Sold just the other week for an undisclosed amount, this McLaren F1 was whisked away from its factory birthplace in Woking, Surrey to Japan in 1997 with a chassis numbered 60. Only 106 cars were ever built, to give an indication of just how really fucking rare these whips are. The new owner not only never even sat in the front seat (which is smack bang in the middle of the car) – he never even unwrapped it.
That's right, for 20 years, this absolute beast was hermetically sealed and kept under lock-and-key, while the owner waited for the day that somebody would fork out almost anything for a pristine example. It's the only know virgin F1 around, and the last one (which was already broken in) sold for over US$15 million. This one is reported to have netted closer to $20 million.
It was sold with the original tool kit (also wrapped in plastic – it's fantastic), log book (blank, obviously), McLaren luggage set (unused), GTR steering wheel and, here's the kicker, the TAG Heuer wristwatch with matching chassis number engraved on the dial which was gifted to every new F1 owner when they received their new ride – with the plastic still on the glass and bracelet.
While it allegedly belonged to a very wealthy Japanese businessman and car collector, the amount of plastic still on every surface means I'd also believe that it belonged to an Italian nonna. Here's hoping the new owner breaks the seal and rips it up on the Nurburgring at least once. And goddamn, doesn't crash it like Rowan Atkinson famously did his. Twice.

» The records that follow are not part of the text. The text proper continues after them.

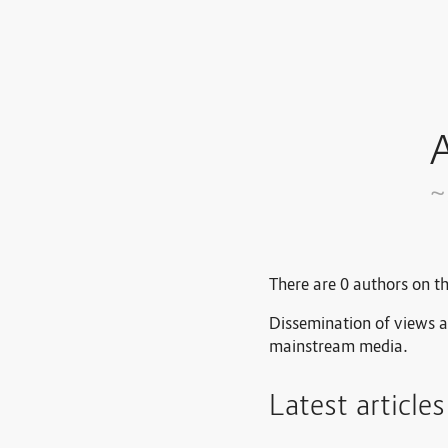
A
~
There are 0 authors on th
Dissemination of views a
mainstream media.
Latest article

And still sold it for a US$11 million PROFIT a couple of years back.
Atkinson famously said of his dearly beloved example when talking about how it stacked against the modern behemoths produced by supercar factories: "By comparison the F1 is tiny, yet it will seat three, store enough for you all to go on holiday and still finds space for a proper, normally aspirated 6.1-litre V12 engine. And it weighs the same as a shopping cart. Nothing has ever been designed before or since with such imagination and clarity of thought."
We agree. To whomever now owns this machine: congratu-bloody-lations.